Jim Jarmusch's latest film is about a bus driver with the soul of a poet, but really it's about a city. It's certainly not coincidence is that Paterson, set in Paterson, New Jersey, has a main character named Paterson (we never even learn his first name). Because Paterson the character is Paterson the city and vice versa. After all, two great poets--William Carlos Williams and Allen Ginsberg, came from Paterson.

The film is also about the beauty that can be found in routine. Paterson is set over seven days, and each begins with our hero, Adam Driver, in bed with his wife, Golshifteh Farahani. He eats cereal for breakfast, walks from his small house to the bus depot. He starts out every morning after greeting his boss, the kind of guy when you ask "how are things going" tells you the truth.

Driver drives his route, occasionally listening in on passengers' conversations. He has lunch in a park overlooking Paterson's waterfall, jotting down lines in his notebook. He comes home, rights the listing mailbox, has dinner, and takes his dog for a walk. While on the walk he stops in at the local bar for a beer. The next day it starts all over again.

But I didn't find this boring nor do I think the characters did. It's not a film about a character facing a life of quiet desperation. Driver, as Paterson, is perfectly happy with his life. His marriage seems good, though Farahani, who does not work, is wrapped up in many projects, from cupcakes to country music, which she describes as her dreams (all feature black and white color schemes). Driver sometimes speaks to her like a child--"Oh, that's great"--and that sort of thing, but she never senses any patronization.
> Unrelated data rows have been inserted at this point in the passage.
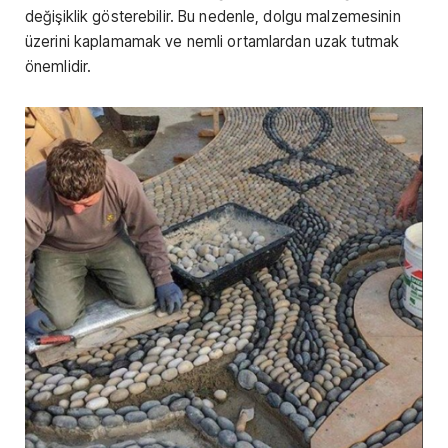
değişiklik gösterebilir. Bu nedenle, dolgu malzemesinin
üzerini kaplamamak ve nemli ortamlardan uzak tutmak
önemlidir.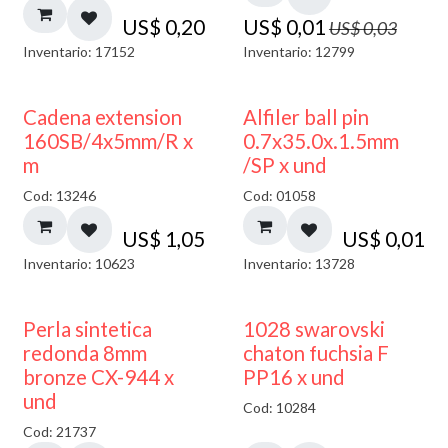
US$
0,20
US$
0,01
US$
0,03
Inventario: 17152
Inventario: 12799
Cadena extension
Alfiler ball pin
160SB/4x5mm/R x
0.7x35.0x.1.5mm
m
/SP x und
Cod: 13246
Cod: 01058
US$
1,05
US$
0,01
Inventario: 10623
Inventario: 13728
Perla sintetica
1028 swarovski
redonda 8mm
chaton fuchsia F
bronze CX-944 x
PP16 x und
und
Cod: 10284
Cod: 21737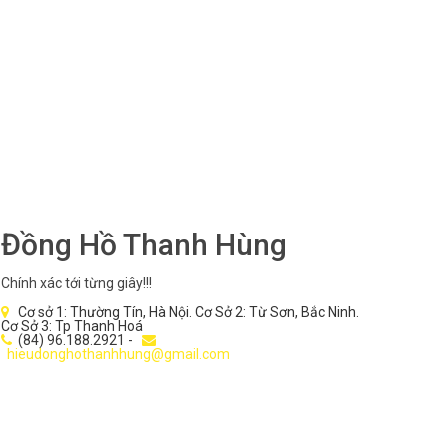
Đồng Hồ Thanh Hùng
Chính xác tới từng giây!!!
Cơ sở 1: Thường Tín, Hà Nội. Cơ Sở 2: Từ Sơn, Bắc Ninh.
Cơ Sở 3: Tp Thanh Hoá
(84) 96.188.2921 -
hieudonghothanhhung@gmail.com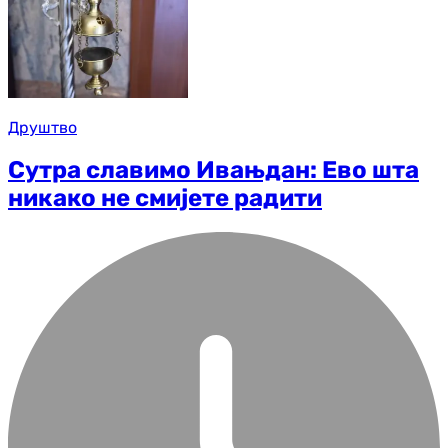
Друштво
Сутра славимо Ивањдан: Ево шта
никако не смијете радити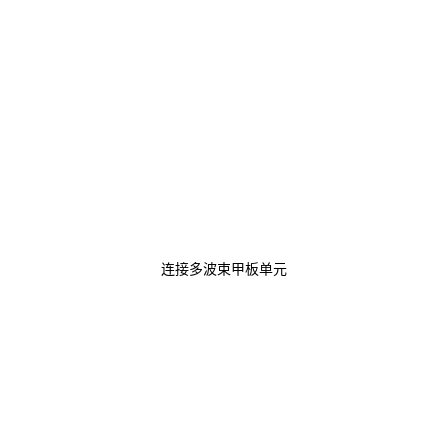
连接多波束甲板单元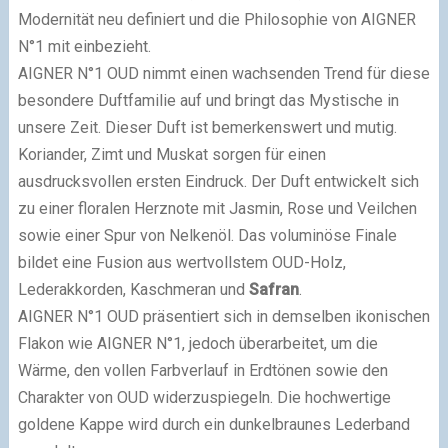
Modernität neu definiert und die Philosophie von AIGNER
N°1 mit einbezieht.
AIGNER N°1 OUD nimmt einen wachsenden Trend für diese
besondere Duftfamilie auf und bringt das Mystische in
unsere Zeit. Dieser Duft ist bemerkenswert und mutig.
Koriander, Zimt und Muskat sorgen für einen
ausdrucksvollen ersten Eindruck. Der Duft entwickelt sich
zu einer floralen Herznote mit Jasmin, Rose und Veilchen
sowie einer Spur von Nelkenöl. Das voluminöse Finale
bildet eine Fusion aus wertvollstem OUD-Holz,
Lederakkorden, Kaschmeran und
Safran
.
AIGNER N°1 OUD präsentiert sich in demselben ikonischen
Flakon wie AIGNER N°1, jedoch überarbeitet, um die
Wärme, den vollen Farbverlauf in Erdtönen sowie den
Charakter von OUD widerzuspiegeln. Die hochwertige
goldene Kappe wird durch ein dunkelbraunes Lederband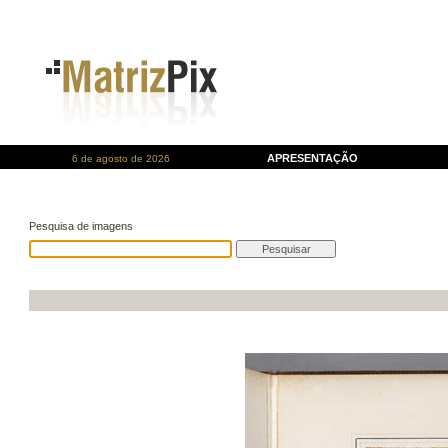
APRESENTAÇÃO
6 de agosto de 2026
Pesquisa de imagens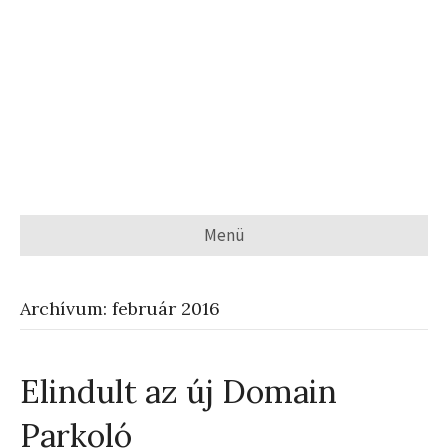
Menü
Archívum: február 2016
Elindult az új Domain
Parkoló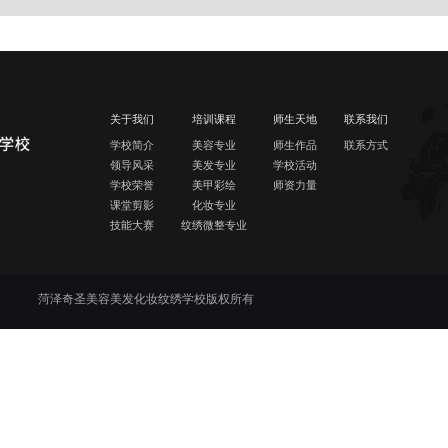
关于我们
培训课程
师生天地
联系我们
学校简介
美容专业
师生作品
联系方式
领导风采
美发专业
学校活动
学校荣誉
美甲彩绘
师资力量
课堂剪影
化妆专业
技能大赛
纹绣微整专业
菏泽奇圣美容美发化妆纹绣学校版权所有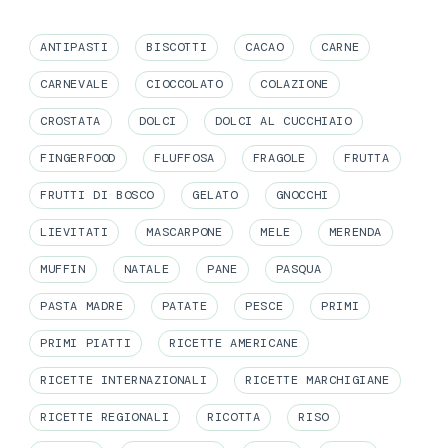
ANTIPASTI
BISCOTTI
CACAO
CARNE
CARNEVALE
CIOCCOLATO
COLAZIONE
CROSTATA
DOLCI
DOLCI AL CUCCHIAIO
FINGERFOOD
FLUFFOSA
FRAGOLE
FRUTTA
FRUTTI DI BOSCO
GELATO
GNOCCHI
LIEVITATI
MASCARPONE
MELE
MERENDA
MUFFIN
NATALE
PANE
PASQUA
PASTA MADRE
PATATE
PESCE
PRIMI
PRIMI PIATTI
RICETTE AMERICANE
RICETTE INTERNAZIONALI
RICETTE MARCHIGIANE
RICETTE REGIONALI
RICOTTA
RISO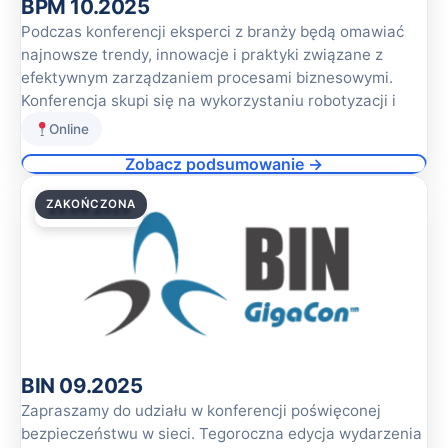
BPM 10.2025
Podczas konferencji eksperci z branży będą omawiać
najnowsze trendy, innowacje i praktyki związane z
efektywnym zarządzaniem procesami biznesowymi.
Konferencja skupi się na wykorzystaniu robotyzacji i
Online
Zobacz podsumowanie →
ZAKOŃCZONA
25.09.2025
BIN 09.2025
Zapraszamy do udziału w konferencji poświęconej
bezpieczeństwu w sieci. Tegoroczna edycja wydarzenia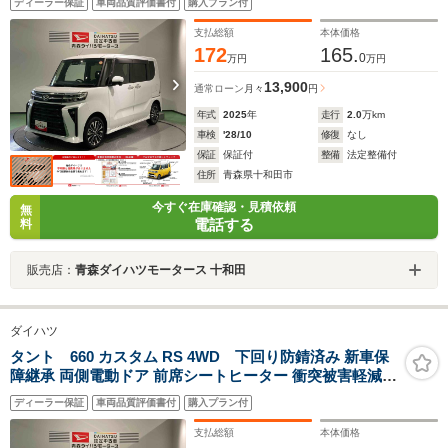
ディーラー保証
車両品質評価書付
購入プラン付
支払総額
本体価格
172
165.
0
万円
万円
13,900
通常ローン
月々
円
年式
2025
年
走行
2.0
万km
車検
'28/10
修復
なし
保証
保証付
整備
法定整備付
住所
青森県十和田市
今すぐ在庫確認・見積依頼
無
電話する
料
販売店：
青森ダイハツモータース 十和田
ダイハツ
タント 660 カスタム RS 4WD 下回り防錆済み 新車保
障継承 両側電動ドア 前席シートヒーター 衝突被害軽減ブ
レーキ 障害物センサー
ディーラー保証
車両品質評価書付
購入プラン付
支払総額
本体価格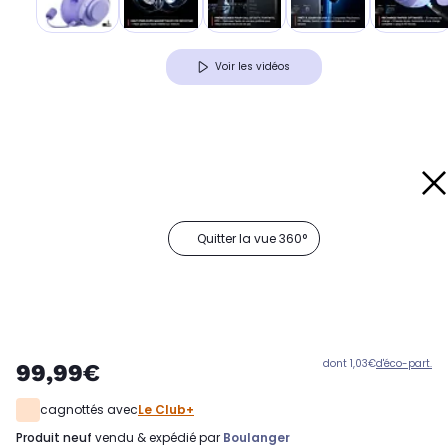
Voir les vidéos
Quitter la vue 360°
dont 1,03€
d'éco-part.
99,99€
cagnottés avec
Le Club+
produit neuf
vendu & expédié par
Boulanger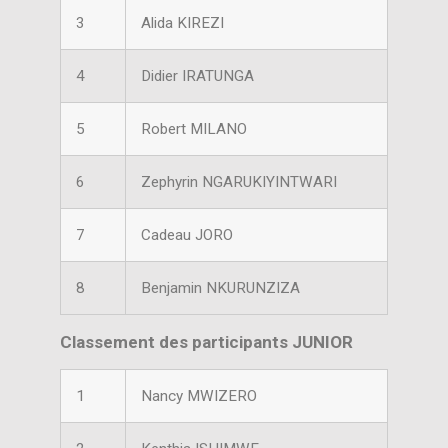
3
Alida KIREZI
4
Didier IRATUNGA
5
Robert MILANO
6
Zephyrin NGARUKIYINTWARI
7
Cadeau JORO
8
Benjamin NKURUNZIZA
Classement des participants JUNIOR
1
Nancy MWIZERO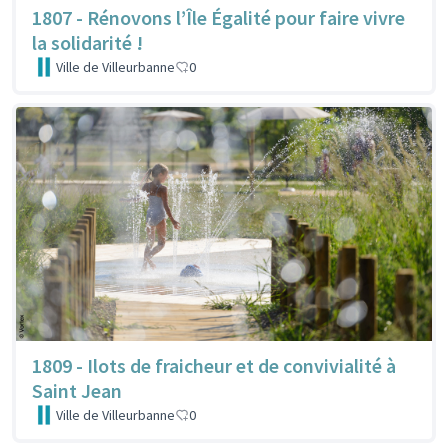
1807 - Rénovons l’Île Égalité pour faire vivre
la solidarité !
Ville de Villeurbanne
0
1809 - Ilots de fraicheur et de convivialité à
Saint Jean
Ville de Villeurbanne
0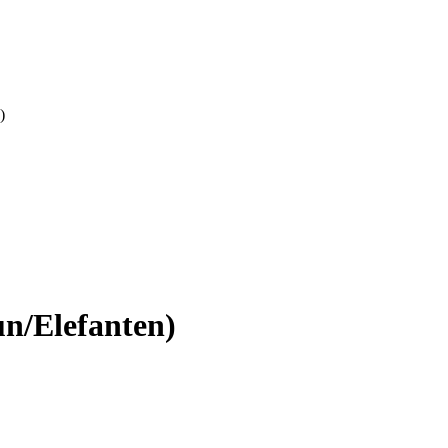
)
un/Elefanten)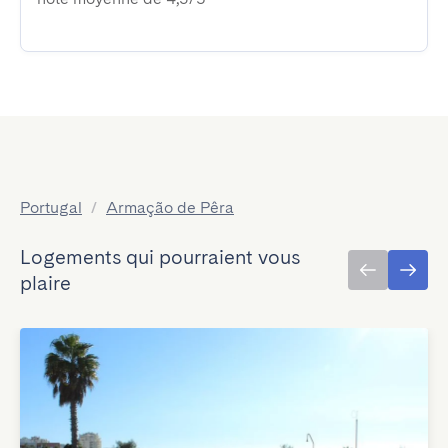
Portugal
/
Armação de Pêra
Logements qui pourraient vous
plaire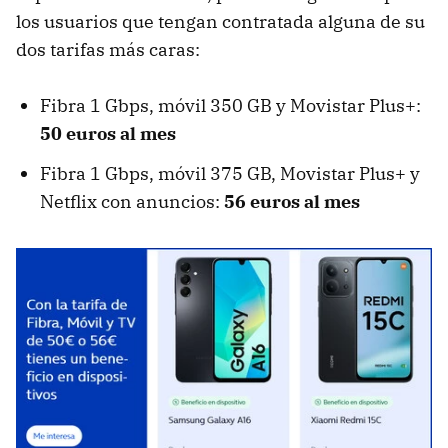
los usuarios que tengan contratada alguna de su
dos tarifas más caras:
Fibra 1 Gbps, móvil 350 GB y Movistar Plus+:
50 euros al mes
Fibra 1 Gbps, móvil 375 GB, Movistar Plus+ y
Netflix con anuncios:
56 euros al mes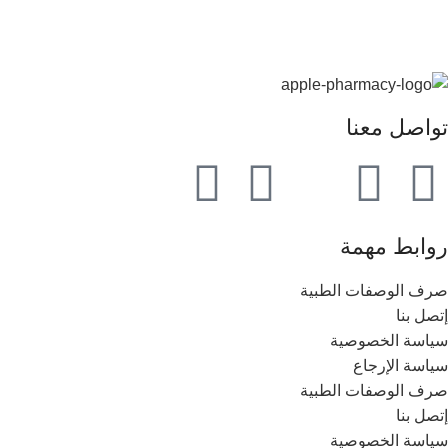
تواصل معنا
روابط مهمة
صرف الوصفات الطبية
إتصل بنا
سياسة الخصوصية
سياسة الإرجاع
صرف الوصفات الطبية
إتصل بنا
سياسة الخصوصية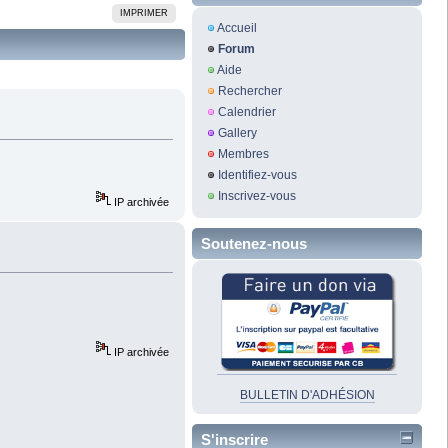
IMPRIMER
Accueil
Forum
Aide
Rechercher
Calendrier
Gallery
Membres
Identifiez-vous
Inscrivez-vous
IP archivée
Soutenez-nous
IP archivée
BULLETIN D'ADHÉSION
S'inscrire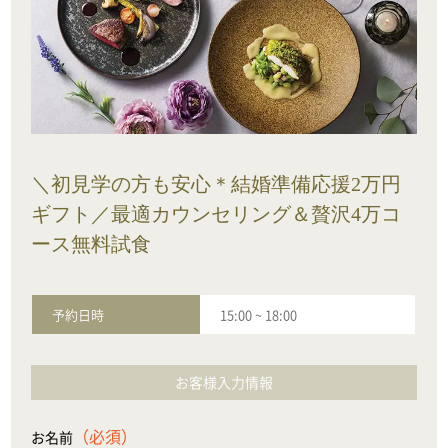
＼初見学の方も安心＊結婚準備応援2万円
ギフト／最適カウンセリング＆贅沢4万コ
ース無料試食
予約日時
15:00
~
18:00
お客様入力情報
（必須）
お名前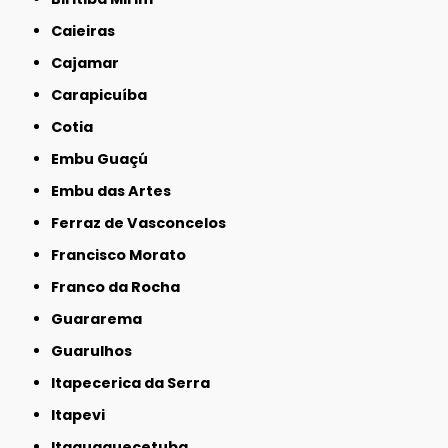
Caieiras
Cajamar
Carapicuíba
Cotia
Embu Guaçú
Embu das Artes
Ferraz de Vasconcelos
Francisco Morato
Franco da Rocha
Guararema
Guarulhos
Itapecerica da Serra
Itapevi
Itaquaquecetuba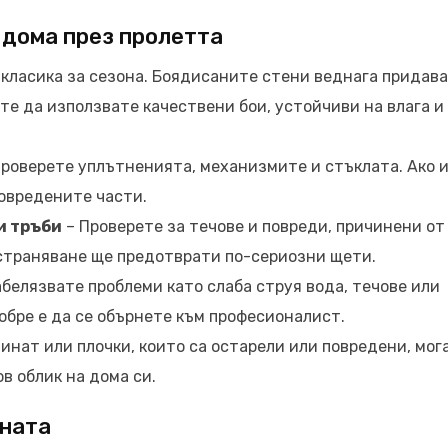
 дома през пролетта
 класика за сезона. Боядисаните стени веднага придав
те да използвате качествени бои, устойчиви на влага и
роверете уплътненията, механизмите и стъклата. Ако 
овредените части.
и тръби
– Проверете за течове и повреди, причинени от
страняване ще предотврати по-сериозни щети.
абелязвате проблеми като слаба струя вода, течове или
обре е да се обърнете към професионалист.
инат или плочки, които са остарели или повредени, мог
в облик на дома си.
ината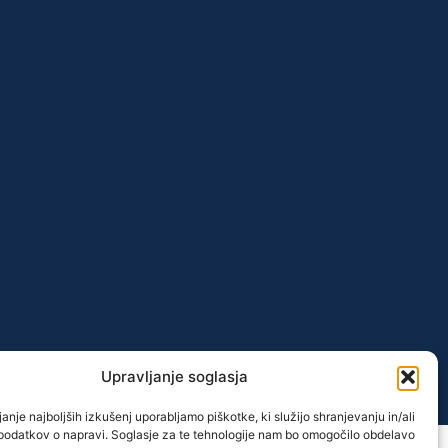
Upravljanje soglasja
anje najboljših izkušenj uporabljamo piškotke, ki služijo shranjevanju in/ali
podatkov o napravi. Soglasje za te tehnologije nam bo omogočilo obdelavo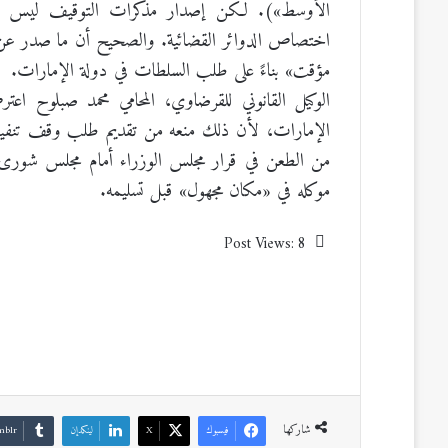
الأوسط»). لكن إصدار مذكرات التوقيف ليس م
اختصاص الدوائر القضائية. والصحيح أن ما صدر عن ا
مؤقت» بناءً على طلب السلطات في دولة الإمارات.
الوكيل القانوني للقرضاوي، المحامي محمد صبلوح اعت
الإمارات، لأن ذلك منعه من تقديم طلب وقف تنفيذ 
من الطعن في قرار مجلس الوزراء أمام مجلس شورى 
موكله في «مكان مجهول» قبل تسليمه.
Post Views:
8
شاركها
فيسبوك
‫X
لينكدإن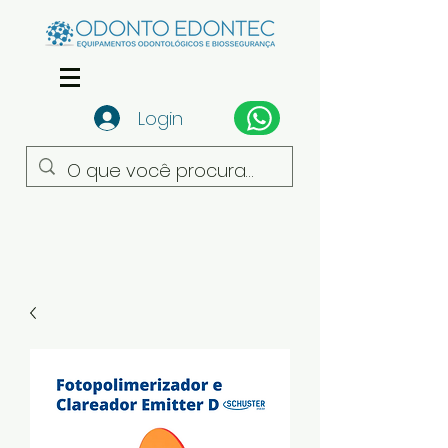
Login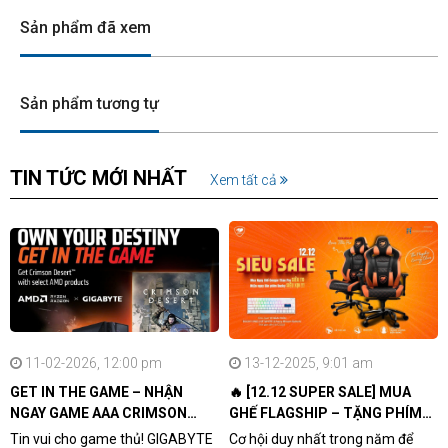
Sản phẩm đã xem
Sản phẩm tương tự
TIN TỨC MỚI NHẤT
Xem tất cả
11-02-2026, 12:00 pm
13-12-2025, 9:01 am
GET IN THE GAME – NHẬN
🔥 [12.12 SUPER SALE] MUA
NGAY GAME AAA CRIMSON
GHẾ FLAGSHIP – TẶNG PHÍM
DESERT CÙNG GIGABYTE &
CƠ XỊN
Tin vui cho game thủ! GIGABYTE
Cơ hội duy nhất trong năm để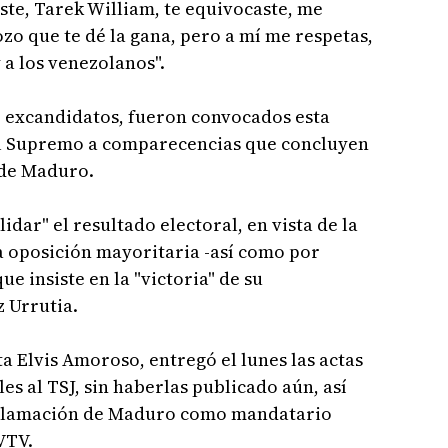
te, Tarek William, te equivocaste, me
zo que te dé la gana, pero a mí me respetas,
y a los venezolanos".
e excandidatos, fueron convocados esta
el Supremo a comparecencias que concluyen
 de Maduro.
idar" el resultado electoral, en vista de la
a oposición mayoritaria -así como por
e insiste en la "victoria" de su
 Urrutia.
ta Elvis Amoroso, entregó el lunes las actas
les al TSJ, sin haberlas publicado aún, así
oclamación de Maduro como mandatario
VTV.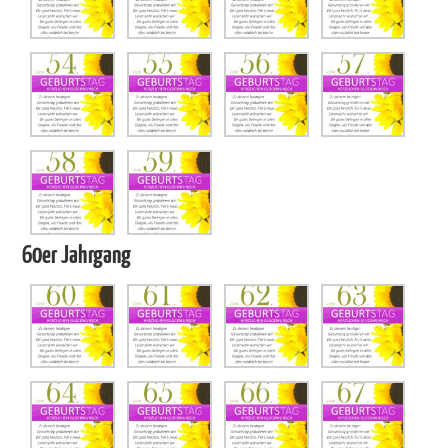
60er Jahrgang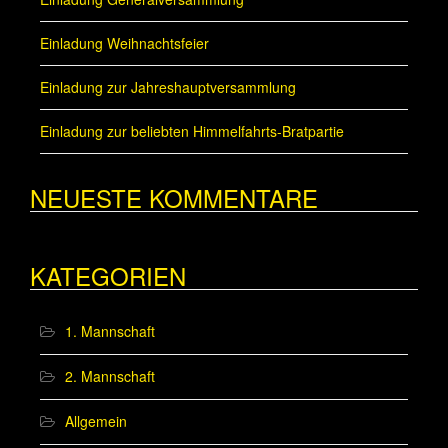
Einladung Weihnachtsfeier
Einladung zur Jahreshauptversammlung
Einladung zur beliebten Himmelfahrts-Bratpartie
NEUESTE KOMMENTARE
KATEGORIEN
1. Mannschaft
2. Mannschaft
Allgemein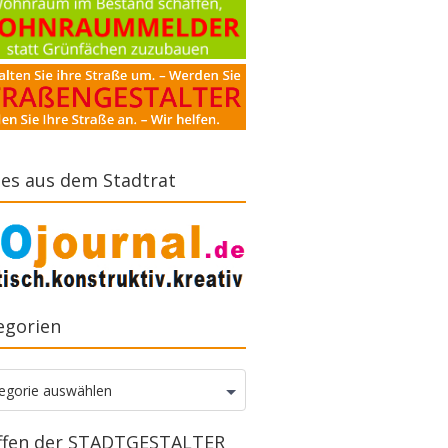
es aus dem Stadtrat
egorien
gorien
egorie auswählen
ffen der STADTGESTALTER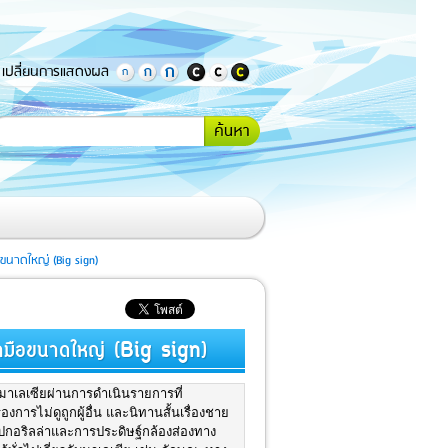
เปลี่ยนการแสดงผล
กรอกคำ
้นหา
หรือ
ข้อความ
ที่
ต้องการ
ค้นหา
ขนาดใหญ่ (Big sign)
ษามือขนาดใหญ่ (Big sign)
ลเซียผ่านการดำเนินรายการที่
การไม่ดูถูกผู้อื่น และนิทานสั้นเรื่องชาย
ปกอริลล่าและการประดิษฐ์กล้องส่องทาง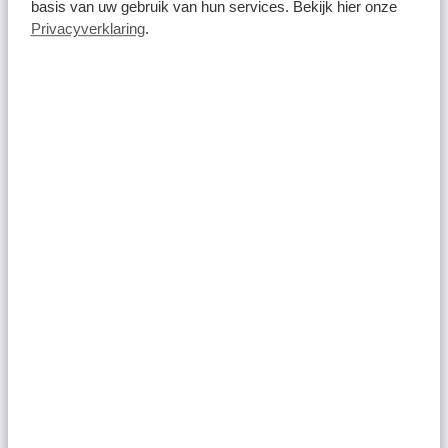
basis van uw gebruik van hun services. Bekijk hier onze
Privacyverklaring
.
Heerenveen
Leeuwarden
There are recurring themes, such as the frequency of twins, and who is the most famous resident of Paterson (in addition to the poets, we hear about Hurricane Carter and Lou Costello, and an anarchist named Gaetano Bresci). A running subplot in the bar is a young man who pines for a woman who will not go back to him. He provides the only major drama when he pulls out a gun, which turns out to be a toy.

I started wondering if this film would have a conflict, but really the conflict is Driver's refusal to share his poetry with anyone, despite his wife's insistence. This reluctance leads to the climax of the film, to which Driver reacts stoically, though any writer would be horrified. The film has a lovely coda when he meets with a Japanese tourist, who has come to Paterson just because William Carlos Williams lived there.

This film is certainly not for everyone, especially those who need explosions or raging arguments. I don't believe Driver raises his voice the entire film. Another actor and director might have created a blank character, but despite his placidity Driver's Paterson seems very deep. How many bus drivers write poetry?